PROVIDED RECORDS:
[Start of Attachment]
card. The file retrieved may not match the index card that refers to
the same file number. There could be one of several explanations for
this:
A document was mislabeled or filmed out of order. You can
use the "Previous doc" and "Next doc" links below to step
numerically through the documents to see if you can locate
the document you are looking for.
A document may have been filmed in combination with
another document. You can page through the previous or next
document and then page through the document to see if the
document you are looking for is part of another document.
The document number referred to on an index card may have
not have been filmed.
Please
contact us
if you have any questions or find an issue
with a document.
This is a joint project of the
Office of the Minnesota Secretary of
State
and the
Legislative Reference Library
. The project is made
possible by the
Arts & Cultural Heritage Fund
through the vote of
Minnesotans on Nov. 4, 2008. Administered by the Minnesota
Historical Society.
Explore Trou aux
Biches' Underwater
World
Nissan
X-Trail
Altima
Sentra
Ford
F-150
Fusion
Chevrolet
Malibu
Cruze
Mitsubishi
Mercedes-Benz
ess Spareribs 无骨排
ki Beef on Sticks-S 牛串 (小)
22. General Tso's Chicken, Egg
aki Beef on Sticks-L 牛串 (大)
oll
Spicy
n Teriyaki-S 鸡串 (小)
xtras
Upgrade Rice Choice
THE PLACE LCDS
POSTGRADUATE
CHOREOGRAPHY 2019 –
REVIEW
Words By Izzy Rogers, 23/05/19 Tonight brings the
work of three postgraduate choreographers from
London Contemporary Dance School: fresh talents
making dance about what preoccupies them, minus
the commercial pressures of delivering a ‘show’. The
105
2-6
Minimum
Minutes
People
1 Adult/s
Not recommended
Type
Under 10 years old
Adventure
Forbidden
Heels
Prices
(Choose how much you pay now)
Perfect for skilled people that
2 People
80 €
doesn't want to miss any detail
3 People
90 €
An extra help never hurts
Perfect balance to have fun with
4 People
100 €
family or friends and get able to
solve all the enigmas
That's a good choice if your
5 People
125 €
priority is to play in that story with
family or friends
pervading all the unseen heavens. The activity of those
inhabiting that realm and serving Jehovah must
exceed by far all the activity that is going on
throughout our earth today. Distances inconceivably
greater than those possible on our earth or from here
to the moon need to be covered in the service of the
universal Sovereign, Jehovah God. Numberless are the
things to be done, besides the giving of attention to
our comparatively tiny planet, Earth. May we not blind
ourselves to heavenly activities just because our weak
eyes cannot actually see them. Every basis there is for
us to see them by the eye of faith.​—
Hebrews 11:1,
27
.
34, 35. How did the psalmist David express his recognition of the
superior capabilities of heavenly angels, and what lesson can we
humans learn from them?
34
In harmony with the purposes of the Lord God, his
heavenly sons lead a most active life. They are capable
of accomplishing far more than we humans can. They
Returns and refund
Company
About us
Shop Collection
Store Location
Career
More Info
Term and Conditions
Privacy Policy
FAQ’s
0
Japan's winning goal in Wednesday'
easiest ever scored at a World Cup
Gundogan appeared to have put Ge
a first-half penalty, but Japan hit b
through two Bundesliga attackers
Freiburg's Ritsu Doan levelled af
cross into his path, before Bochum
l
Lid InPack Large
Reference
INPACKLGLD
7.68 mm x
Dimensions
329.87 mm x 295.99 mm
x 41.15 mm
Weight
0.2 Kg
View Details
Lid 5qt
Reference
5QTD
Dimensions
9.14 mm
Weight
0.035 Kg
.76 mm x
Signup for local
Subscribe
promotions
[End of Attachment]
[Start of Attachment]
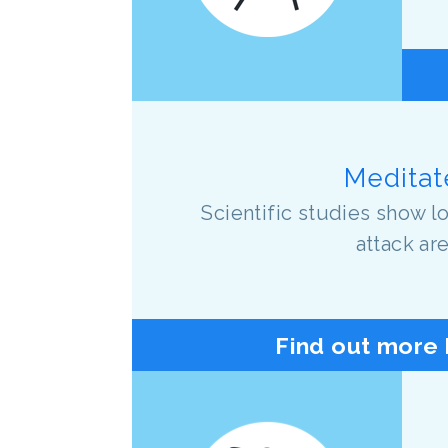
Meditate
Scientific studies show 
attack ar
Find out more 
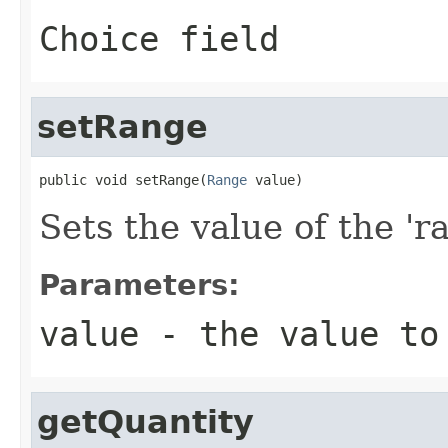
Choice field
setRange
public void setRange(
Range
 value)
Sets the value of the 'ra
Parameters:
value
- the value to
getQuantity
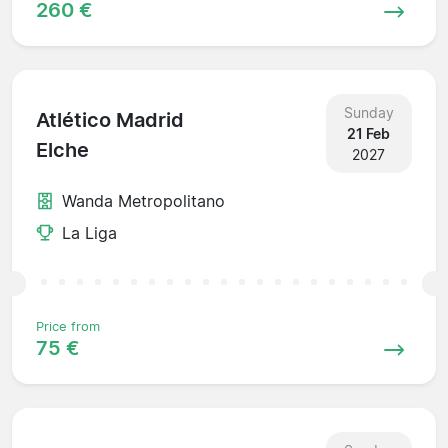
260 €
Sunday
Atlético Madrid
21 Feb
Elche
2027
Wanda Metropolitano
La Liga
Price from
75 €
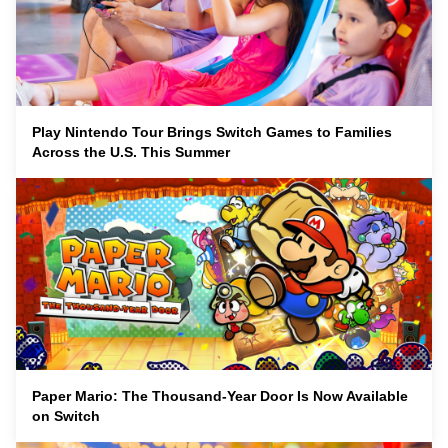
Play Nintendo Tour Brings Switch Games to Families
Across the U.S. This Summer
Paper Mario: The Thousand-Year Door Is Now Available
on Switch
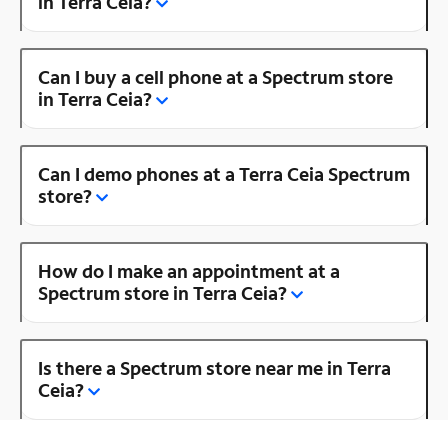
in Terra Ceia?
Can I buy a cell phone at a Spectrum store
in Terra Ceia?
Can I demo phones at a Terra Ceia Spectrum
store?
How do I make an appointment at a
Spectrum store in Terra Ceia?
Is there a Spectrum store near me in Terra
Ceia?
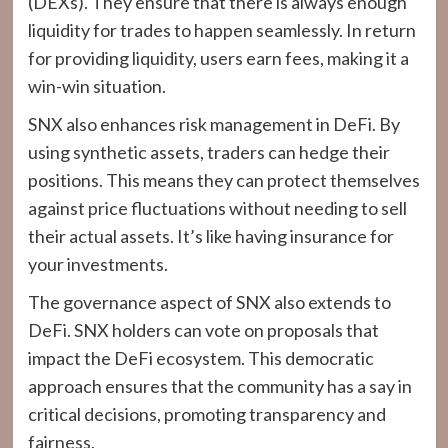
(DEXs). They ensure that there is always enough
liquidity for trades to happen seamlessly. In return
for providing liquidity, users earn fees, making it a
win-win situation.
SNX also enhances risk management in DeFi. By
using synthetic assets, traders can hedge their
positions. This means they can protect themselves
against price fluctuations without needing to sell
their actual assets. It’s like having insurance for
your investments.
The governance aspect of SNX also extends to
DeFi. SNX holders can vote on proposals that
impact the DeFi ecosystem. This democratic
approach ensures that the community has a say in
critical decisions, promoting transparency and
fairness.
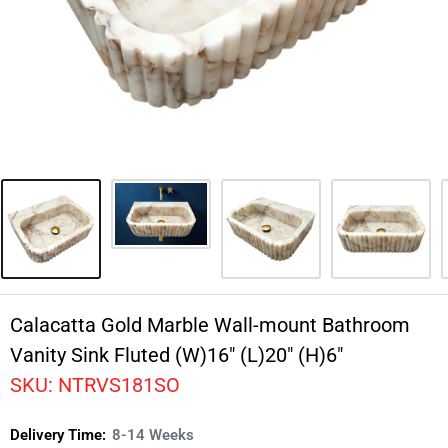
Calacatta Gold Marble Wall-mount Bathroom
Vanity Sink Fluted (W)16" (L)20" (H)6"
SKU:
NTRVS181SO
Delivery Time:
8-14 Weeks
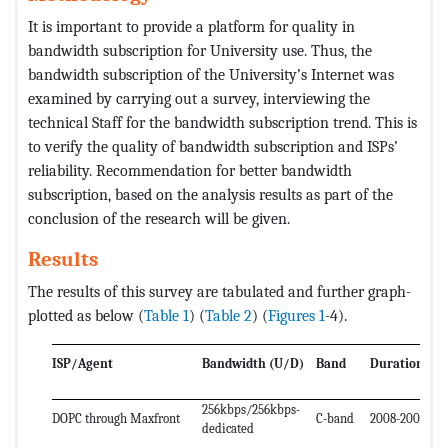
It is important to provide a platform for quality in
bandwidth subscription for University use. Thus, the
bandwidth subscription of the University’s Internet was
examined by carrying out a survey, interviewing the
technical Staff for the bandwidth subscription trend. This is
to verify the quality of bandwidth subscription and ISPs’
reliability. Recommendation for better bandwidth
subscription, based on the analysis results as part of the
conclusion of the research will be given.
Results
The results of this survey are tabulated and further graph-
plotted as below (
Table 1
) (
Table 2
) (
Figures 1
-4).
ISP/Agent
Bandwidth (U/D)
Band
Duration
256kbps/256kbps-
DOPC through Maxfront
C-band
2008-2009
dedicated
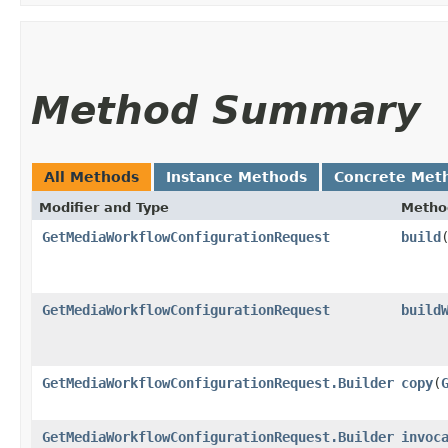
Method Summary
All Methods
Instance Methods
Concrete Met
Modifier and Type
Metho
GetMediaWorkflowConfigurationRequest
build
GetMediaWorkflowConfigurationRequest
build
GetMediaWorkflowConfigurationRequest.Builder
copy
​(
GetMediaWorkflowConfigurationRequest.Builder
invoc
[End of Attachment]
WHAT IS EXPECTED:
Give again, word for word, every line of the listing above from the one with "An extra help never hurts" to the one with "throughout our earth", both inclusive, and nothing beyond them.

ANSWER SPACE:
An extra help never hurts
Perfect balance to have fun with
4 People
100 €
family or friends and get able to
solve all the enigmas
That's a good choice if your
5 People
125 €
priority is to play in that story with
family or friends
pervading all the unseen heavens. The activity of those
inhabiting that realm and serving Jehovah must
exceed by far all the activity that is going on
throughout our earth today. Distances inconceivably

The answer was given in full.